小説「新・人間革命」2010年 4月24日 勇気20

山本伸一は、「勤労学生主張大会」の報告を、担当幹部として出席した青年部の幹部から詳細に聞いた。
 伸一は、目を細めて、語り始めた。
 「そうか、大成功だったね。二部学生が、『飛翔会』の誇りを胸に、自ら言論の戦いを起こしたんだ。頼もしいじゃないか!
 指示されて動くというのではなく、自分たちが広宣流布のため、社会のために何が必要かを考えて、こうやって、積極的に挑戦していくことが大事だ。

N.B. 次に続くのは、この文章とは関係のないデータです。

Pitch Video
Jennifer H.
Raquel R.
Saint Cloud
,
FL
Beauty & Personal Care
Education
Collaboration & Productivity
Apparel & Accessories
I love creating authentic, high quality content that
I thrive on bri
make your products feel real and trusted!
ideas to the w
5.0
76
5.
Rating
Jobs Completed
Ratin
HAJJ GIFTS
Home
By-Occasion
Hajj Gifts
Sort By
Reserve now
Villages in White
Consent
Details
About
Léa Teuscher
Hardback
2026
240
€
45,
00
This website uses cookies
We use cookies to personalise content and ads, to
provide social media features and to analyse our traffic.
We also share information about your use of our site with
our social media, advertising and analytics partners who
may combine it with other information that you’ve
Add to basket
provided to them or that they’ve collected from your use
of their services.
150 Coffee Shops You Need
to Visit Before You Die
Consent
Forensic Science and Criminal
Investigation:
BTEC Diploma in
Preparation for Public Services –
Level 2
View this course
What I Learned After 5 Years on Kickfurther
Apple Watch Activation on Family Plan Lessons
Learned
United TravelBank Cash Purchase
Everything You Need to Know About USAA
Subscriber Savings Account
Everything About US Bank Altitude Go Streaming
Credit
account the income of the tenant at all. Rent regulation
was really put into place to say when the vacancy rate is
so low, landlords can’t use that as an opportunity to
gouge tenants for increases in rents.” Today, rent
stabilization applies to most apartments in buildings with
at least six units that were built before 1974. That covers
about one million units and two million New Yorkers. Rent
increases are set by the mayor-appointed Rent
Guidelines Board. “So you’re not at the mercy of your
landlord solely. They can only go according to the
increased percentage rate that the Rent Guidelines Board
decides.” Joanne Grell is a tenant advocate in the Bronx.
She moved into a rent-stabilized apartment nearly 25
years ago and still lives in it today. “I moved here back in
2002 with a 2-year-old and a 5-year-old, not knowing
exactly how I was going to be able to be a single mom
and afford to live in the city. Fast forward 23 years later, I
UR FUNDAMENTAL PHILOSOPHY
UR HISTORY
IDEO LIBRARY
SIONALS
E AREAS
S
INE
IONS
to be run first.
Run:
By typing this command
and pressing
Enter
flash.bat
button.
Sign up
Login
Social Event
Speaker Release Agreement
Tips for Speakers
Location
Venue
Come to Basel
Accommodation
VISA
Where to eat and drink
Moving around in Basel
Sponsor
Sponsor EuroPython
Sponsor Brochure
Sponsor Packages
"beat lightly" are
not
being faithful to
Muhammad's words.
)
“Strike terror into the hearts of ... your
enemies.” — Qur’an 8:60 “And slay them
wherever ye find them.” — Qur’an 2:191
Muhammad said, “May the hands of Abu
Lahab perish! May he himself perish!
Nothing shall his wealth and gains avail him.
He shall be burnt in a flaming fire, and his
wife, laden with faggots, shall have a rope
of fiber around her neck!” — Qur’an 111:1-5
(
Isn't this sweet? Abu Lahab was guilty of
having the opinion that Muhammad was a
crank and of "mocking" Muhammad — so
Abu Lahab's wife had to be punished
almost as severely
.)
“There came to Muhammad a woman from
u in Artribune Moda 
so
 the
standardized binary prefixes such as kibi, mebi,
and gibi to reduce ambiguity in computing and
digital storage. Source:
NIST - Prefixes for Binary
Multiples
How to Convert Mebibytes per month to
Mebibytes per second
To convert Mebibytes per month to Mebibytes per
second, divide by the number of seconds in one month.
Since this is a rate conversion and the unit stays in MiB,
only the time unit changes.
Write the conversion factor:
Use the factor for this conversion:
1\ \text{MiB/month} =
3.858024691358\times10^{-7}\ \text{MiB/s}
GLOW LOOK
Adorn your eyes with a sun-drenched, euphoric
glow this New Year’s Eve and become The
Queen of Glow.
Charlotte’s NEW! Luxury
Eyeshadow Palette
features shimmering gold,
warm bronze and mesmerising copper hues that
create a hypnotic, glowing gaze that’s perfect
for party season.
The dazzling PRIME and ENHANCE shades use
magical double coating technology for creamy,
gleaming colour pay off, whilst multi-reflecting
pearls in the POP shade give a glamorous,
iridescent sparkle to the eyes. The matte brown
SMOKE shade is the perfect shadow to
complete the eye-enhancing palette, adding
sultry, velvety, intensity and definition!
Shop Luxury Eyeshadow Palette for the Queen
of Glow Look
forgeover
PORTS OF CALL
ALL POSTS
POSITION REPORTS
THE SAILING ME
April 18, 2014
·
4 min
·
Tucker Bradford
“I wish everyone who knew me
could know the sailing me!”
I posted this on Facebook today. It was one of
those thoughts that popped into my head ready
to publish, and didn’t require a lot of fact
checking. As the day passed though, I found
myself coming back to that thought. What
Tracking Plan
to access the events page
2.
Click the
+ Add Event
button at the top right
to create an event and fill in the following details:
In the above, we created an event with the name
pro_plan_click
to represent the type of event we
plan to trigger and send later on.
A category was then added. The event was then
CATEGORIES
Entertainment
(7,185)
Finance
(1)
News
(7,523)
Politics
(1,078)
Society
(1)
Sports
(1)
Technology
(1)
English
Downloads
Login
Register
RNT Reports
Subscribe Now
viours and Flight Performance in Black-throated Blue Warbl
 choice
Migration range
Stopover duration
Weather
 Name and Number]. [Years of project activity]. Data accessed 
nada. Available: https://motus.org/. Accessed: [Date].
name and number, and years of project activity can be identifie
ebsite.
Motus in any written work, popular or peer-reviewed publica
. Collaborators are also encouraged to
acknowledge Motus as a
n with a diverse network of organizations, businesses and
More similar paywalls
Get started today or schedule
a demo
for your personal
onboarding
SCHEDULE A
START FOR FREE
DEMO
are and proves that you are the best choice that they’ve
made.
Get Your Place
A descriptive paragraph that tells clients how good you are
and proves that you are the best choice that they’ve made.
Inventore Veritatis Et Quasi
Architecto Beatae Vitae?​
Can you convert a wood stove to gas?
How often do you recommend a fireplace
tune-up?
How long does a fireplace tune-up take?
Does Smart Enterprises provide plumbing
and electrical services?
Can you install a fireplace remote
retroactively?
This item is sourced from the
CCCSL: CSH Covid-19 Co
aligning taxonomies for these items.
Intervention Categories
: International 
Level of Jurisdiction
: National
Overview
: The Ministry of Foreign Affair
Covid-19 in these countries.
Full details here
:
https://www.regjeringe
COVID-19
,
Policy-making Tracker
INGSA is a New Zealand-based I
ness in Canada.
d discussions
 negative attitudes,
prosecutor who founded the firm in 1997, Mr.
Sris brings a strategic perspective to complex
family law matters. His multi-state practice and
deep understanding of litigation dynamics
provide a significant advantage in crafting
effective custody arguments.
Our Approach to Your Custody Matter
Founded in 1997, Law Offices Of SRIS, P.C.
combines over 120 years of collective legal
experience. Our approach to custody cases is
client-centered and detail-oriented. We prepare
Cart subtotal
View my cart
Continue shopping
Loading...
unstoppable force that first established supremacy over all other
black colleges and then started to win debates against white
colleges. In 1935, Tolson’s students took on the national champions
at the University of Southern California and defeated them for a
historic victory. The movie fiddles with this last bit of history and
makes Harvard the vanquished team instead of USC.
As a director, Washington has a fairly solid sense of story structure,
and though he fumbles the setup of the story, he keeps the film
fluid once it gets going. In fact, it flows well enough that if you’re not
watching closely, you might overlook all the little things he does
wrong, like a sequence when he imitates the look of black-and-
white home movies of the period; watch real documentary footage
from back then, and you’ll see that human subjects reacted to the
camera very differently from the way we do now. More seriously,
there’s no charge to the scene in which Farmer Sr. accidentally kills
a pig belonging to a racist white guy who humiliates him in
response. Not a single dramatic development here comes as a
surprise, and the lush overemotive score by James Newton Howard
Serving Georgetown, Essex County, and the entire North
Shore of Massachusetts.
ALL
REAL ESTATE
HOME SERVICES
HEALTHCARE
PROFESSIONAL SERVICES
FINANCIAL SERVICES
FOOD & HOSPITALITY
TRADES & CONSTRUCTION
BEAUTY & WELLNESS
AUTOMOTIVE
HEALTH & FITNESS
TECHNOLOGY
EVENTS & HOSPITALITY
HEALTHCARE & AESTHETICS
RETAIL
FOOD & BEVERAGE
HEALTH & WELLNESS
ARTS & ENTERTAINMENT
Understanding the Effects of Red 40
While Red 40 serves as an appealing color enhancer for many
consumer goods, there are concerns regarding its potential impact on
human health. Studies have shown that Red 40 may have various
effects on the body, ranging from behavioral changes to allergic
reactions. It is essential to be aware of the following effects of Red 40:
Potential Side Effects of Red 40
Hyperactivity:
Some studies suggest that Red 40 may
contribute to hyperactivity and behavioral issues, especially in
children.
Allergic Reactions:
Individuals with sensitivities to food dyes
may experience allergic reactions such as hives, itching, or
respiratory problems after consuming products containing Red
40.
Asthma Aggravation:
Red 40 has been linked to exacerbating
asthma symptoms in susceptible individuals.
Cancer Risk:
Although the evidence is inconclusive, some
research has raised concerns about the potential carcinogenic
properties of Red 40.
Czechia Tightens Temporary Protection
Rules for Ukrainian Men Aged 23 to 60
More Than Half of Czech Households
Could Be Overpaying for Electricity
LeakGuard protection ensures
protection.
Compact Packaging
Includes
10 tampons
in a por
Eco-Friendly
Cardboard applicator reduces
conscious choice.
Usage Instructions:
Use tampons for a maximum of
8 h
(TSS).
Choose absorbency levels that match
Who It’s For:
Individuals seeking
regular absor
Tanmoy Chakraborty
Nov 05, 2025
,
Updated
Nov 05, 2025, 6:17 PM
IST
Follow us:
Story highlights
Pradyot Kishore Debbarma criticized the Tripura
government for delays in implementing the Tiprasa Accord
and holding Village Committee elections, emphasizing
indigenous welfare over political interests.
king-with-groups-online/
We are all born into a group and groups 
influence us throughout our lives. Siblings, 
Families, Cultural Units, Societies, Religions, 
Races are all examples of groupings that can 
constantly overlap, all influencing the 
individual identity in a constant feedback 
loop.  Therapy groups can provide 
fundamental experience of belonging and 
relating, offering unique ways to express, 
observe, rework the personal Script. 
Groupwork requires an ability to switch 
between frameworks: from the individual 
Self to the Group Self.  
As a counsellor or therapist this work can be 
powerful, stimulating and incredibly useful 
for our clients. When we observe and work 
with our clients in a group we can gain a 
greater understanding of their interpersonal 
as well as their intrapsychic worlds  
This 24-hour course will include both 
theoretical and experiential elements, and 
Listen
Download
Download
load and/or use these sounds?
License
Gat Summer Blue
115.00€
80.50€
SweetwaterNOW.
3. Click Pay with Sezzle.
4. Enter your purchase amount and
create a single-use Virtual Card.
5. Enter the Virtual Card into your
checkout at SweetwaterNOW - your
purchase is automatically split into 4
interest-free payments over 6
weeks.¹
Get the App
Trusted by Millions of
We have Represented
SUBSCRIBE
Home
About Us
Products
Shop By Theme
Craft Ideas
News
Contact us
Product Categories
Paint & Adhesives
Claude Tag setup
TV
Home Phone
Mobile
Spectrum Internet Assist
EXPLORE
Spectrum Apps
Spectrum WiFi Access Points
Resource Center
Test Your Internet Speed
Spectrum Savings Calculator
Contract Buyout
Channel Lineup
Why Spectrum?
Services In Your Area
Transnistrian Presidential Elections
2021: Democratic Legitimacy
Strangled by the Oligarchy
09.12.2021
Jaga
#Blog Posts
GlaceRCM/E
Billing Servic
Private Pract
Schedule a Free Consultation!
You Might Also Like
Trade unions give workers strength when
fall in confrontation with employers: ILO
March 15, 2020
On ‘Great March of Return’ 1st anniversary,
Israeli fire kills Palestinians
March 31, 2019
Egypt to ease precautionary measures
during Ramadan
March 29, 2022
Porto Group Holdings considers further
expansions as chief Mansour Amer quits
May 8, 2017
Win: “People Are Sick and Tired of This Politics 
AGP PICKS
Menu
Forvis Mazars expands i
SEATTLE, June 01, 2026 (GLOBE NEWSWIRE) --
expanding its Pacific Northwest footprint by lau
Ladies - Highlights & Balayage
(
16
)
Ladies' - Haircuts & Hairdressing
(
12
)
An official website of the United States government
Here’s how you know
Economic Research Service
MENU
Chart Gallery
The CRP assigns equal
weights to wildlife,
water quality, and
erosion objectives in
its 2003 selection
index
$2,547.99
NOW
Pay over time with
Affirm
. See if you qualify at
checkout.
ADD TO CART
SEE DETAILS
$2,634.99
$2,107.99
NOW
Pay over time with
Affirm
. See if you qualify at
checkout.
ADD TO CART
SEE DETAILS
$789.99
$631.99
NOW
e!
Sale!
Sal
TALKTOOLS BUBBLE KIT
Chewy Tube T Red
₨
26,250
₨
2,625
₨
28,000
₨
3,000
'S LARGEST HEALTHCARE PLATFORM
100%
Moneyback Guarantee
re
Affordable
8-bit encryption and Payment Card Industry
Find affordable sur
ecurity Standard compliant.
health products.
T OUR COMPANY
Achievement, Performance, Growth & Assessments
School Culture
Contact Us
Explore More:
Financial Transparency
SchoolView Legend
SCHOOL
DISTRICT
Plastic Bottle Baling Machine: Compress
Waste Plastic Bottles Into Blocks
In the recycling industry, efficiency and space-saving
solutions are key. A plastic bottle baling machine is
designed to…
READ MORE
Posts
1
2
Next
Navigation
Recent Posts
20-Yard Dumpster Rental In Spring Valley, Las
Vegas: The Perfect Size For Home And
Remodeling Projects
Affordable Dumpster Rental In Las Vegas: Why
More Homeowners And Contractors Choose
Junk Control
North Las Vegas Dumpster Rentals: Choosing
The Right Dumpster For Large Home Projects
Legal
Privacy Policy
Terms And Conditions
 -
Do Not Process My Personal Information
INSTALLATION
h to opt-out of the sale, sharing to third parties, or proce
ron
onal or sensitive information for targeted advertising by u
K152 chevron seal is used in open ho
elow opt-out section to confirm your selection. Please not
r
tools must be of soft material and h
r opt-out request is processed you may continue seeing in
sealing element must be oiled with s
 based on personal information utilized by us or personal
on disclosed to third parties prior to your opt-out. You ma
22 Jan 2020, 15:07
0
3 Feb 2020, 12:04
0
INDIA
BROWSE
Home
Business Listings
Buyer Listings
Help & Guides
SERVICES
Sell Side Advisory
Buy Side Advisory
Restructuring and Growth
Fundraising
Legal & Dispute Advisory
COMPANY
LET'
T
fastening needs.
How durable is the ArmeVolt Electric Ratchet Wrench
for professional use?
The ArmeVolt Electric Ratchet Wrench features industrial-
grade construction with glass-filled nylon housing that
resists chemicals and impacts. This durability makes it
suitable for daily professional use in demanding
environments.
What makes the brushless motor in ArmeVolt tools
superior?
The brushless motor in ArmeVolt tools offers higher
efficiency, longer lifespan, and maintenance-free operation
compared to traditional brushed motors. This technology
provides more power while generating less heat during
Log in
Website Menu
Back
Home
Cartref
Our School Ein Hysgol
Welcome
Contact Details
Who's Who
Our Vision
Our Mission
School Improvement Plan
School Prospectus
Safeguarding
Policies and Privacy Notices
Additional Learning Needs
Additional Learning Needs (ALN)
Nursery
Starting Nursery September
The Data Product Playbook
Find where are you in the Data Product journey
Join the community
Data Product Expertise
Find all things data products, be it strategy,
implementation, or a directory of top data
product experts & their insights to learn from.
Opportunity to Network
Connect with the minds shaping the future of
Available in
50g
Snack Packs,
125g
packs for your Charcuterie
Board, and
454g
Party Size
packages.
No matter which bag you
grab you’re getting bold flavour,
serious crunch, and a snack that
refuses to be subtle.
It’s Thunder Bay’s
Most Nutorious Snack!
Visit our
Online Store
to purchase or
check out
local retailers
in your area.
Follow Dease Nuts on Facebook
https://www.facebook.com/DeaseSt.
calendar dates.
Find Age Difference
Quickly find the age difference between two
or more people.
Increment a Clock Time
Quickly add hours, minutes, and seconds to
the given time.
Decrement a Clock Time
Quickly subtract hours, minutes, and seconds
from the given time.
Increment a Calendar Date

青年が、それをやらなければ、学会の発展はなくなってしまう。
 本来、青年が集まれば、未来のために、こうしよう、ああしようという意見が百出するようでなければならない。その息吹、その模範が彼らにはある。嬉しい、本当に嬉しい」
 青年部の幹部は、さらに報告した。
 「田原学生部長の話では、『飛翔会』の結成以来、二部学生が精鋭五万結集の突破口を開き、大活躍しているとのことでした」
 「すごいことだな……」
 伸一は、嬉しそうに頷いた。そして、語気を強めて言った。
 「実は、そこに、『飛翔会』の永遠の使命があるんだ。学会は、将来、広宣流布の重要な局面となる戦いを、何度も越えなくてはならないだろう。
皆が"勝てない"とあきらめたり、戦うポーズや口先だけで、真剣勝負を避けようとしたりすることもあるかもしれない。
 その時に、『わが戦いを見よ!』『勝利をもぎ取る真剣勝負とは、こういう戦いをいうのだ!』と、猛然と先駆し、大勝利の突破口を開くのが『飛翔会』だ。
 つまり、決戦の責任をもつ、一騎当千の闘将の集いとして、私は『飛翔会』をつくったんだ。
彼らは、必ずやってくれるだろう。私と同じ、青春の道を歩んだ弟子だもの。山本伸一の後継の集いじゃないか。
 私は、みんなを信じている。三十年先、四十年先に、厳たる歴史として、彼らは、それを証明してくれるはずだ」
 師の心に、応えるのが弟子である。